Qualquer jornalista que não seja demasiadamente burro ou cheio de si sabe que o que ele faz é moralmente indefensável. A frase é da jornalista Janet Malcom. Ela a usou na abertura do seu livro O Jornalista e o Assassino.
Reprodução / XNo caso, ela não se referia a chantagistas que usam a fachada da imprensa para extorquir ou praticar pistolagem, como o faz o maranhense Luís Pablo Conceição Almeida — o novo herói da mídia neste país de Macunaíma. Janet se referia ao dilema do repórter que deve escolher a quem trair: o leitor ou a fonte.
Claro que existe a possibilidade de atender aos dois ao mesmo tempo ou, eventualmente, trair os dois. O que a jornalista não considerou na sua análise foi o tipo de crime em que vigaristas se fantasiam de jornalistas para aplicar golpes encomendados por seus patrocinadores.
De qualquer forma, patifarias desse tipo não são estranhas ao mundo da comunicação. O que enche o saco é a pose moralista e hipócrita de se passar por vestais ao mesmo tempo em que se pratica tudo o que se imputa a seus alvos.
Nos últimos dias, notícias e vídeos que descreviam os golpes de Conceição foram tirados do ar. Mas sobrou um sobre a egrégia família Conceição Almeida (clique aqui para ler).
Conversa mole
No livro Ela disse, que deflagrou o movimento Me Too, duas jornalistas do New York Times desmascararam as condutas criminosas do produtor de cinema Harvey Weinstein. Descreve-se a que ponto de sofisticação pode chegar o uso da fachada da imprensa para fazer corar os vigários mais ousados em seus contos.

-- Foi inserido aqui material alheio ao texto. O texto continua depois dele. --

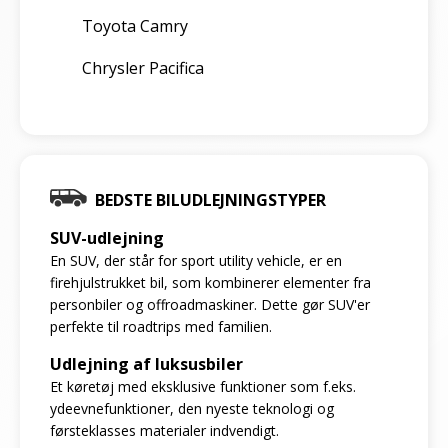
Toyota Camry
Chrysler Pacifica
BEDSTE BILUDLEJNINGSTYPER
SUV-udlejning
En SUV, der står for sport utility vehicle, er en
firehjulstrukket bil, som kombinerer elementer fra
personbiler og offroadmaskiner. Dette gør SUV'er
perfekte til roadtrips med familien.
Udlejning af luksusbiler
Et køretøj med eksklusive funktioner som f.eks.
ydeevnefunktioner, den nyeste teknologi og
førsteklasses materialer indvendigt.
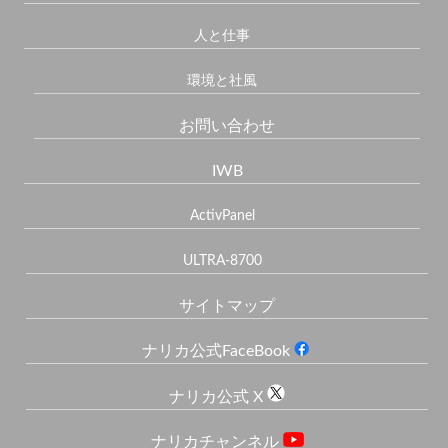
人と仕事
環境と社風
お問い合わせ
IWB
ActivPanel
ULTRA-8700
サイトマップ
ナリカ公式FaceBook
ナリカ公式 X
ナリカチャンネル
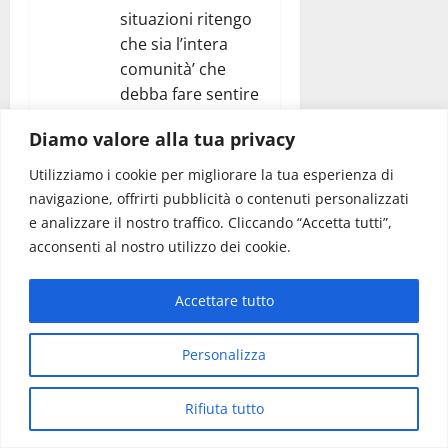
situazioni ritengo
che sia l’intera
comunità’ che
debba fare sentire
forte la sua voce
Diamo valore alla tua privacy
con iniziative non
isolate ma che
Utilizziamo i cookie per migliorare la tua esperienza di
coinvolgano il
navigazione, offrirti pubblicità o contenuti personalizzati
maggior numero
e analizzare il nostro traffico. Cliccando “Accetta tutti”,
di persone. A
acconsenti al nostro utilizzo dei cookie.
Martina, temo sia
difficile che ciò’
Accettare tutto
possa avvenire
forse perché’ il
Personalizza
martinese ha
difficoltà’ ad
Rifiuta tutto
esporsi. E così’ le
migliori energie si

Para desmontar a pauta contrária a Weinstein, uma empresa israelense inventou falsos jornalistas para entrevistar e constranger, de forma ameaçadora, fontes de verdade — para desestimular novas acusações. E conseguiu pautar jornalistas de verdade para entrevistar falsas fontes para desacreditar a cachoeira de acusações de abusos sexuais do produtor.
No caso do golpista do Maranhão, jornais e jornalistas reescreveram o Código Penal para passar a ideia de que quem se diz jornalista tem direito de extorquir, chantagear e falsificar “notícias” para desmoralizar desafetos de seus patrocinadores.
Algo como dizer que advogados poderiam transformar escritórios em lavanderias de dinheiro do narcotráfico, impunemente, invocando a inviolabilidade da atividade, ou que médicos prescreveriam narcóticos escudando-se em prerrogativas profissionais. Conversa mole.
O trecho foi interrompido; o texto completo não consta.